ASSOCIATED PRESS Enlarge
WASHINGTON — That’s how it goes with kids. You hardly notice how fast they’re growing up, then suddenly big sis is nearly as tall as Mom and the little one is a tween, gently sassing Dad.
On the inaugural platform again four years later, a more mature Malia Obama, 14, and Sasha, 11, smiled, sometimes giggled, and chatted with their cousin Avery Robinson as they awaited their father’s arrival.
Sasha bounced on her feet a bit as if chilly; later at the parade she danced in her seat to the beat of passing drummers. Malia, rivaling her mother’s 5 feet 11 inches, looked poised in calf-high black boots. They whipped out smart phones in the reviewing stand to take photos.
Both appeared relaxed and oblivious to their global TV audience, unaffected by their rare status, unfazed by the fuss over their father.

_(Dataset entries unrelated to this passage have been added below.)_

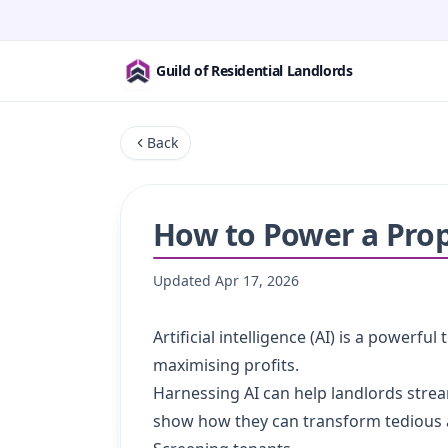
Guild of Residential Landlords
Back
How to Power a Prop
Updated
Apr 17, 2026
Artificial intelligence (AI) is a power
maximising profits.
Harnessing AI can help landlords strea
show how they can transform tedious 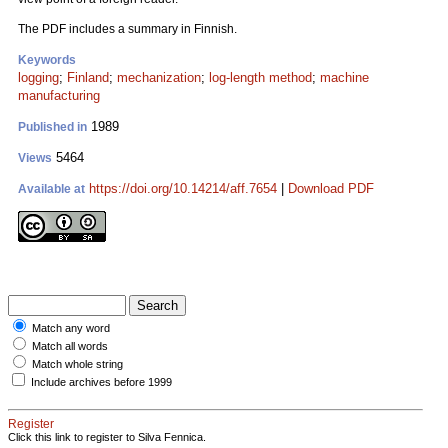
The PDF includes a summary in Finnish.
Keywords
logging
;
Finland
;
mechanization
;
log-length method
;
machine
manufacturing
1989
Published in
5464
Views
https://doi.org/10.14214/aff.7654
|
Download PDF
Available at
Match any word
Match all words
Match whole string
Include archives before 1999
Register
Click this link to register to Silva Fennica.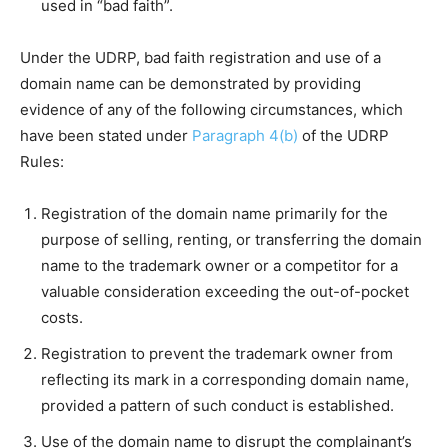
used in “bad faith”.
Under the UDRP, bad faith registration and use of a
domain name can be demonstrated by providing
evidence of any of the following circumstances, which
have been stated under
Paragraph 4(b)
of the UDRP
Rules:
Registration of the domain name primarily for the
purpose of selling, renting, or transferring the domain
name to the trademark owner or a competitor for a
valuable consideration exceeding the out-of-pocket
costs.
Registration to prevent the trademark owner from
reflecting its mark in a corresponding domain name,
provided a pattern of such conduct is established.
Use of the domain name to disrupt the complainant’s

Meanwhile, fashion-watchers were tweeting about the girls’ coats in vibrant purple. For the record: Malia wore a J. Crew ensemble, Sasha’s was Kate Spade, and First Lady Michelle Obama was in a Thom Browne coat with a navy print like a man’s silk tie.

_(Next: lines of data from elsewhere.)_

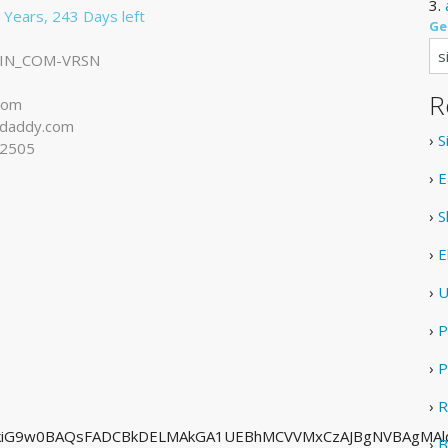
3.
 Years, 243 Days left
Ge
IN_COM-VRSN
R
com
daddy.com
›
S
-2505
›
E
›
S
›
E
›
U
›
P
›
P
›
R
hkiG9w0BAQsFADCBkDELMAkGA1UEBhMCVVMxCzAJBgNVBAgMAl
›
B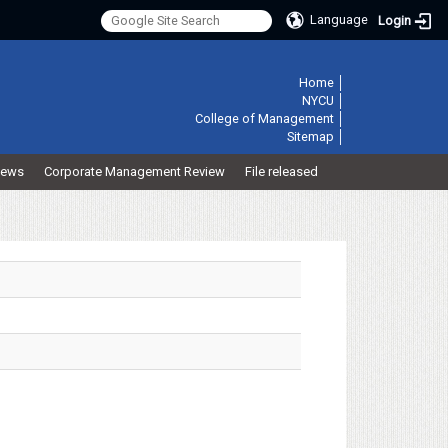
Language
Login
:::
Home
│
NYCU
│
College of Management
│
Sitemap
│
ews
Corporate Management Review
File released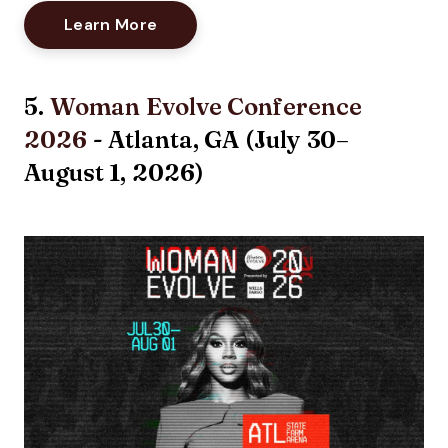
Opens New Window
Learn More
5.
Woman Evolve Conference
2026
- Atlanta, GA (
July 30–
August 1, 2026
)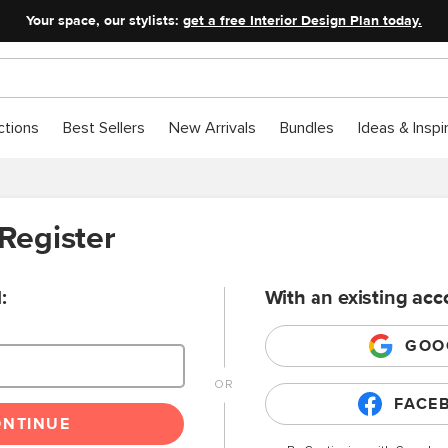
Your space, our stylists:
get a free Interior Design Plan today.
ctions
Best Sellers
New Arrivals
Bundles
Ideas & Inspi
 Register
:
With an existing acc
GOO
FACE
ONTINUE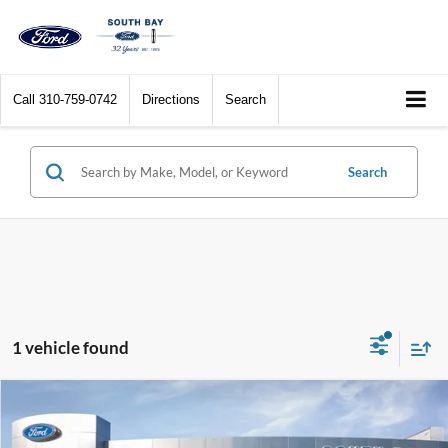
Call
310-759-0742
Directions
Search
Search
1 vehicle found
Compare Vehicle
Window Sticker
2022
Ford Bronco
Wildtrak
BUY
FINANCE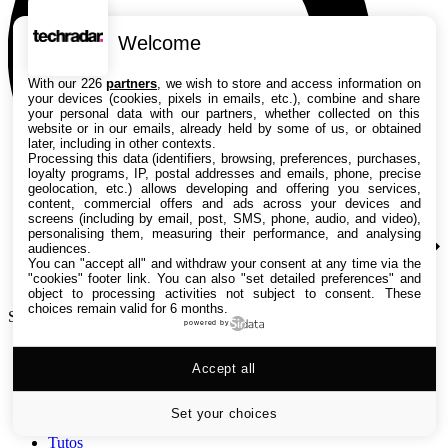
Welcome
With our 226
partners
, we wish to store and access information on
your devices (cookies, pixels in emails, etc.), combine and share
your personal data with our partners, whether collected on this
website or in our emails, already held by some of us, or obtained
later, including in other contexts.
Processing this data (identifiers, browsing, preferences, purchases,
loyalty programs, IP, postal addresses and emails, phone, precise
geolocation, etc.) allows developing and offering you services,
content, commercial offers and ads across your devices and
screens (including by email, post, SMS, phone, audio, and video),
personalising them, measuring their performance, and analysing
audiences.
You can "accept all" and withdraw your consent at any time via the
"cookies" footer link
. You can also "set detailed preferences" and
object to processing activities not subject to consent. These
choices remain valid for 6 months.
Search TechRadar
powered by
Accept all
Tests
Versus
Guides d'achat
Set your choices
Actualités
Tutos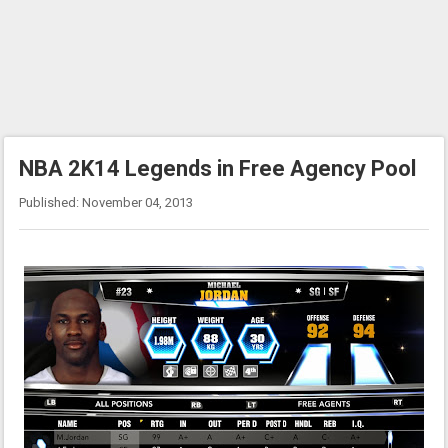
NBA 2K14 Legends in Free Agency Pool
Published: November 04, 2013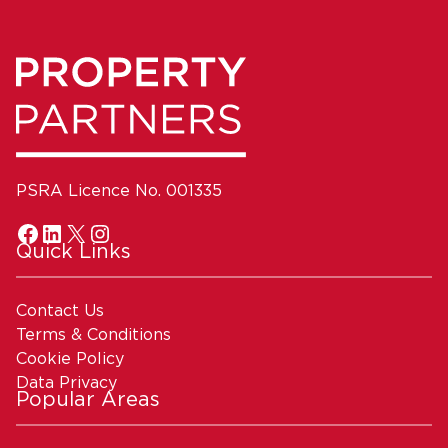
PSRA Licence No. 001335
Quick Links
Contact Us
Terms & Conditions
Cookie Policy
Data Privacy
Popular Areas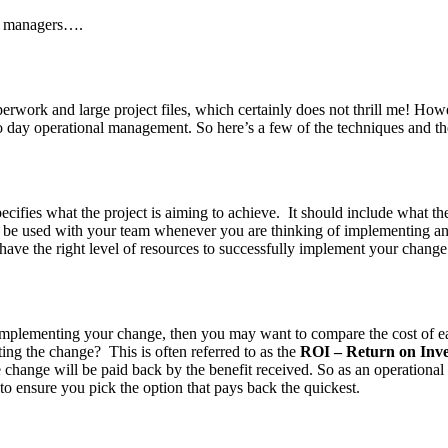
e managers….
aperwork and large project files, which certainly does not thrill me! H
y to day operational management. So here’s a few of the techniques and th
cifies what the project is aiming to achieve. It should include what the 
ld be used with your team whenever you are thinking of implementing an
 have the right level of resources to successfully implement your change
plementing your change, then you may want to compare the cost of each o
ing the change? This is often referred to as the
ROI – Return on Inv
 change will be paid back by the benefit received. So as an operational
to ensure you pick the option that pays back the quickest.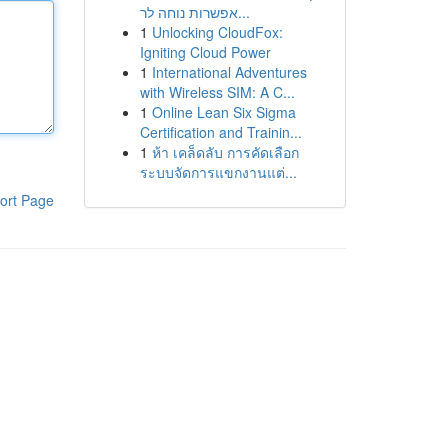
אפשרות נוחה לר...
1
Unlocking CloudFox:
Igniting Cloud Power
1
International Adventures
with Wireless SIM: A C...
1
Online Lean Six Sigma
Certification and Trainin...
1
ห้า เคล็ดลับ การคัดเลือก
ระบบจัดการแขกงานแต่...
ort Page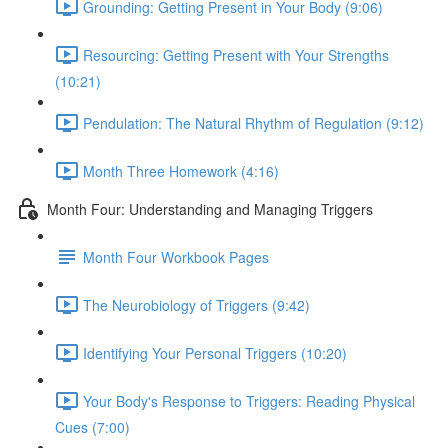
Grounding: Getting Present in Your Body (9:06)
Resourcing: Getting Present with Your Strengths
(10:21)
Pendulation: The Natural Rhythm of Regulation (9:12)
Month Three Homework (4:16)
Month Four: Understanding and Managing Triggers
Month Four Workbook Pages
The Neurobiology of Triggers (9:42)
Identifying Your Personal Triggers (10:20)
Your Body's Response to Triggers: Reading Physical
Cues (7:00)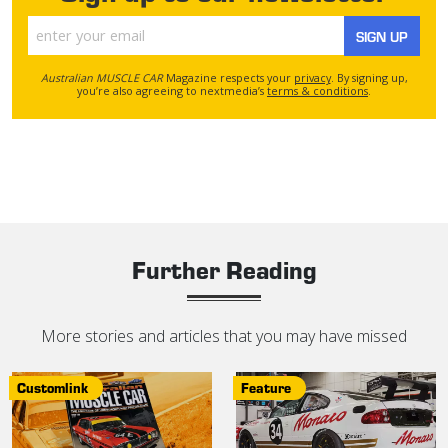
SIGN UP
Australian MUSCLE CAR
Magazine respects your
privacy
. By signing up,
you’re also agreeing to nextmedia’s
terms & conditions
.
Further Reading
More stories and articles that you may have missed
Customlink
Feature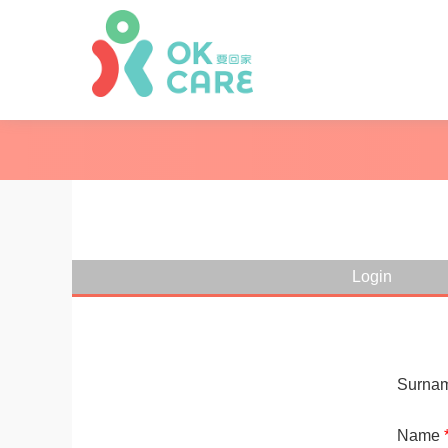
Login
Surna
Name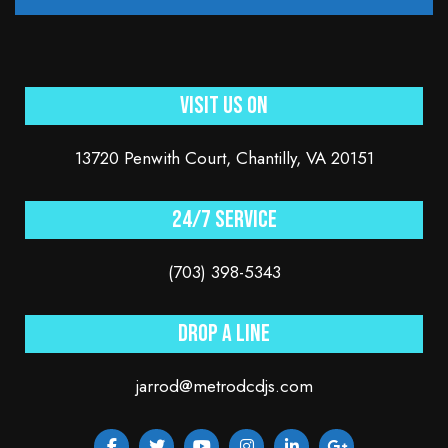
Visit Us On
13720 Penwith Court, Chantilly, VA 20151
24/7 service
(703) 398-5343
Drop a line
jarrod@metrodcdjs.com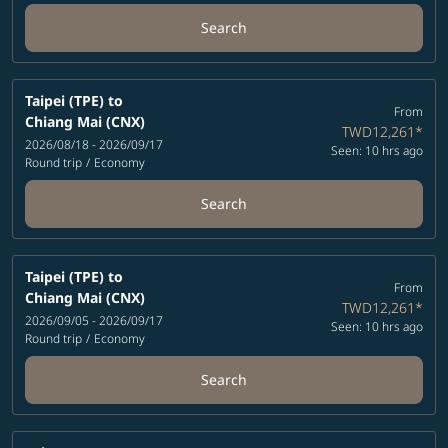
Search
Taipei (TPE)
to
From
Chiang Mai (CNX)
TWD12,261
*
2026/08/18 - 2026/09/17
Seen: 10 hrs ago
Round trip
/
Economy
Search
Taipei (TPE)
to
From
Chiang Mai (CNX)
TWD12,261
*
2026/09/05 - 2026/09/17
Seen: 10 hrs ago
Round trip
/
Economy
Search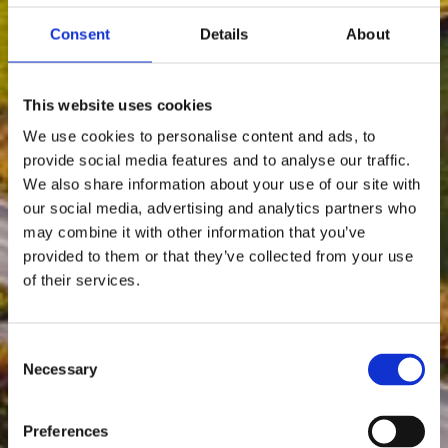
Consent
Details
About
This website uses cookies
We use cookies to personalise content and ads, to
provide social media features and to analyse our traffic.
We also share information about your use of our site with
our social media, advertising and analytics partners who
may combine it with other information that you’ve
provided to them or that they’ve collected from your use
of their services.
Consent
Necessary
Selection
Preferences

Such attention to the Obamas’ clothes, their Hawaiian vacations, their hair — Michelle lit up Twitter last week by adding bangs — will continue as they charge into a time of turbulence for so many U.S. families: the teen years.
In the second term Sasha, who arrived in the White House as a second-grader, moves on to high school. She expressed her preteen spirit Sunday, when her father took his official, private oath of office. After giving Dad a “Good job!” she added a reminder of his flubbed words four years ago. “You didn’t mess up,” Sasha teased the Commander In Chief.

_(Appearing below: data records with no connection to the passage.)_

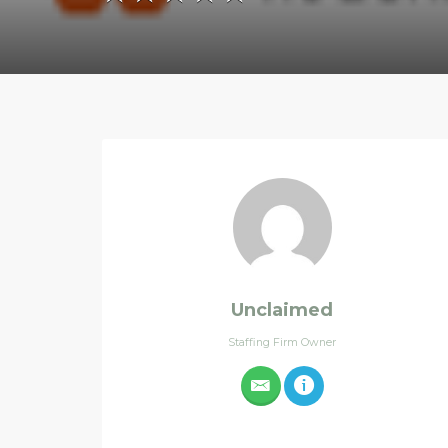
Unclaimed
Staffing Firm Owner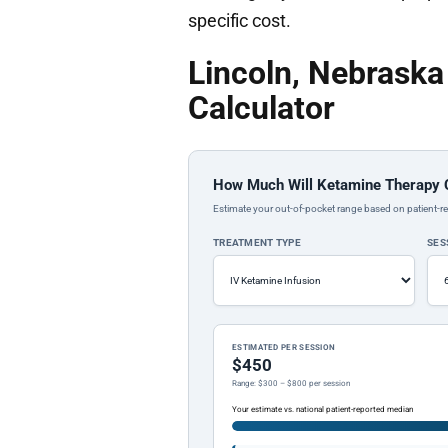
specific cost.
Lincoln, Nebrask
Calculator
How Much Will Ketamine Therapy 
Estimate your out-of-pocket range based on patient-re
TREATMENT TYPE
SES
ESTIMATED PER SESSION
$450
Range: $300 – $800 per session
Your estimate vs. national patient-reported median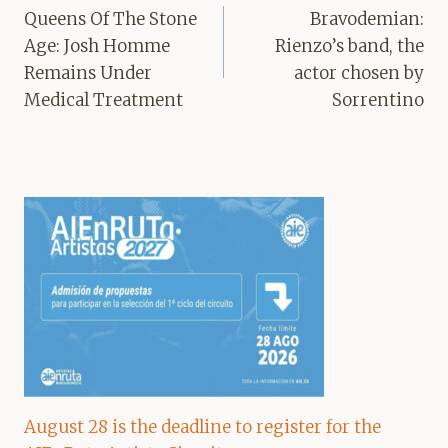
navigation
Queens Of The Stone
Bravodemian:
Age: Josh Homme
Rienzo’s band, the
Remains Under
actor chosen by
Medical Treatment
Sorrentino
August 28 is the deadline to register for the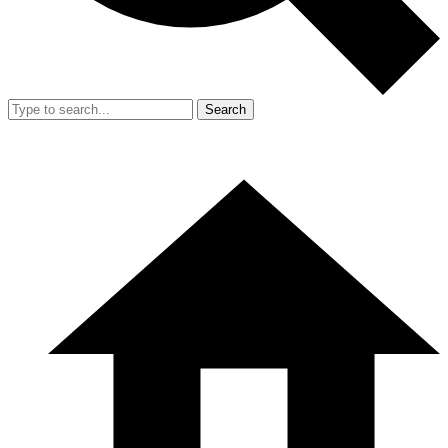
Search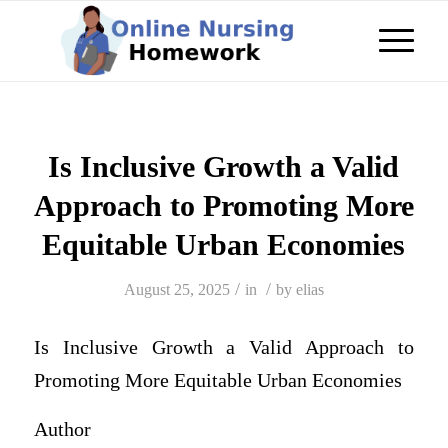
Is Inclusive Growth a Valid
Approach to Promoting More
Equitable Urban Economies
/
/
August 25, 2025
in
by
elias
Is Inclusive Growth a Valid Approach to
Promoting More Equitable Urban Economies
Author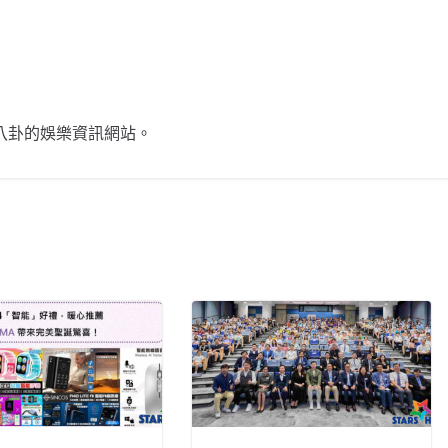
不談八卦的娛樂資訊網站。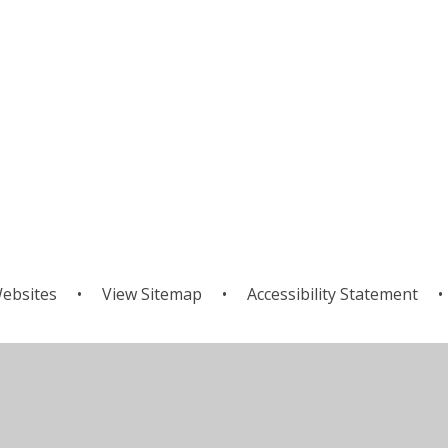
ebsites
•
View Sitemap
•
Accessibility Statement
•
ick here for more information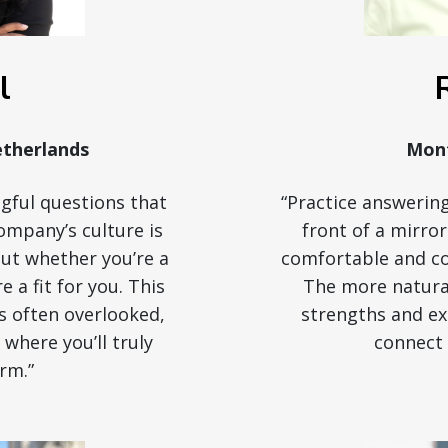
l
therlands
Mont
gful questions that
“Practice answering
ompany’s culture is
front of a mirro
bout whether you’re a
comfortable and con
re a fit for you. This
The more natural
is often overlooked,
strengths and exp
e where you’ll truly
connect 
rm.”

For Malia, the milestones to come are many — she’ll be hitting the years when teens start driving, dating, and applying to colleges. How normally can any of this go at 1600 Pennsylvania Ave.?
Life in the White House is bound to feel different to a teen who wants to be her own person than it does to a second-grader.
That’s the struggle for White House youngsters, said author Doug Wead, who has interviewed 19 sons and daughters of former presidents and wrote about them in All the Presidents’ Children.
“When your mom’s the First Lady, and all your classmates are oohing and ahhing over her, it’s hard to compete with that,” he said. “At any given time, half the country hates your father and half the country loves him. It’s hard to establish a separate identity.”
There’s been speculation that Mrs. Obama, who turns 50 next year, may design her own transformation in the second term, when she’ll be freed from worries about her husband’s re-election. Will the first lady who dubbed herself “mom-in-chief” add to her portfolio of family-centered causes? The White House isn’t saying.
Some feminists want to see the Harvard Law School grad take on a more forceful public role. Not all her fans are so sure.
“I like the roles she’s taken on with troops, with health, with children,” said W. Faye Butts, 68, who traveled from Macon, Ga., for the inaugural. No need for more: “She has a family to raise, that’s her first priority.”